水月も決して男性の事が好きではなく、御堂宗一との関係でむしろ男性嫌悪が悪化している。
しかし、重度の男性恐怖症となると、深刻な性被害を受けたのだろうと想像し、胸が痛くなった。
真示は続けた。
「ここで話すことじゃないだろうな……機会があれば、話すよ。俺にとっては彼女の様な女性被害者を作りたくないから、今の様なことをしているんだ。側にいたのに、何も気付かなかった馬鹿な奴のやるべきこととして」
真示は、苦笑した。
水月はその苦笑が、真示が無理に笑っているのが伝わって来て、胸がさらに痛くなった。無言でみそ汁を飲み干す。
「……そうだね。ここじゃ他の人の目もあるから。あのさ真示」
「……言いたくなったら、私は耳を貸すから。ただ……これは気休めかも知れないけど、真示自身は責めないで。それで無茶はしないで欲しい。それは私も嬉しくない」
「……理沙も姉さんと同じような事を言うんだな……驚いたよ。仕方ない、気を付ける事にする」真示は、そう言って息を吐いた。彼が心を落ち着ける時に行う呼吸法だ。
「午後になった事だし、次にやるべきことを始めようか」
呼吸を整えると、いつもの真示の顔に戻っていた。
真示と理沙(水月)は、学食を出て、人気のない公園のベンチに座った。
「このパスカードは、どこにでも入れるの?」周囲に人がいない事を確認し、水月が聞いた。
「ああ、その様に加工してある」
「どうやって?」
「本来ならここで説明したいんだが、連中がどういう異能力を持っているか分からないから、これも後で説明する」
「……分かった。
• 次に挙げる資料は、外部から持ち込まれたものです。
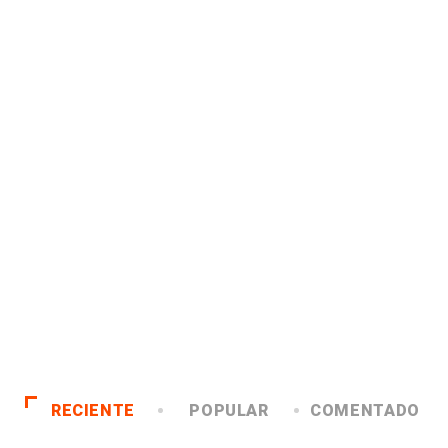
RECIENTE
POPULAR
COMENTADO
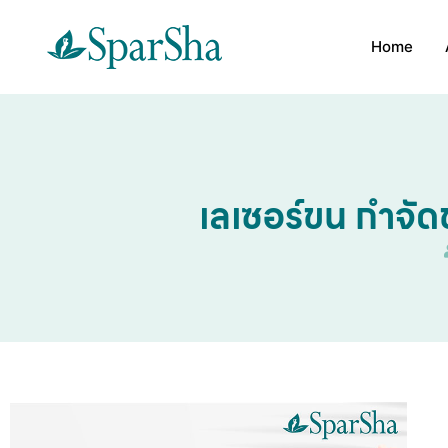
Home
เลเซอร์ขน กำจ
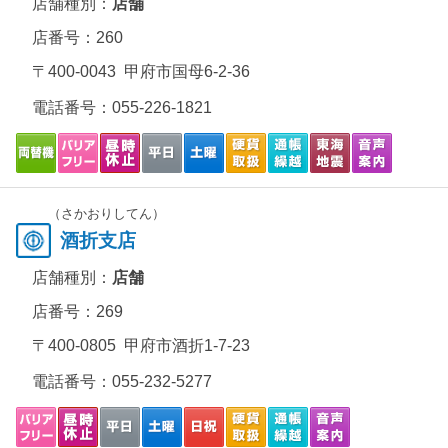
店舗種別：
店舗
店番号：260
〒400-0043 甲府市国母6-2-36
電話番号：
055-226-1821
（さかおりしてん）
酒折支店
店舗種別：
店舗
店番号：269
〒400-0805 甲府市酒折1-7-23
電話番号：
055-232-5277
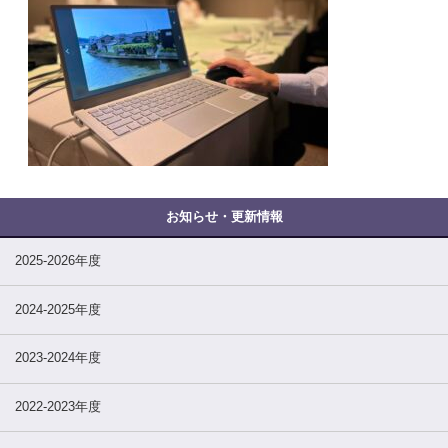
2025-2026年度
2024-2025年度
2023-2024年度
2022-2023年度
これからどうする?確か危険人物たちがどこにいるのかと、エレベーターや電気構造の確認だったよね」
「そうだな。危険人物についてはともかく、理沙が警備室を調べてくれたので、思いついた事がある」
「と言うと?」
「あそこにこの大学の警備システムの中の、監視カメラが見えるだろう?」
真示が示した先には、大学の廊下の天井についているドーム型のカメラがあった。
「あのドーム型のカメラは、各警備室に繋がっている。ならカメラ側からつなげればいい」
そう言って、真示は例のジッパー付きの袋からガラス球を取り出すと、周囲に人がいないのを確認し、ドーム型のカメラに投げつけた。ガラス玉は割れると思いきや、カメラに枝の様なもので引っ付き、その中に入っていった。
水月が初めてみる不思議な光景だった。
この調子で、大学と、本部ビルの監視カメラ両方に同じ処置をした。
電気構造についても、同じデータがおそらく後で上がってくるだろうと、真示は話した。エレベーターの作りについては、学園棟はごく普通のエレベーターが付いているだけだった。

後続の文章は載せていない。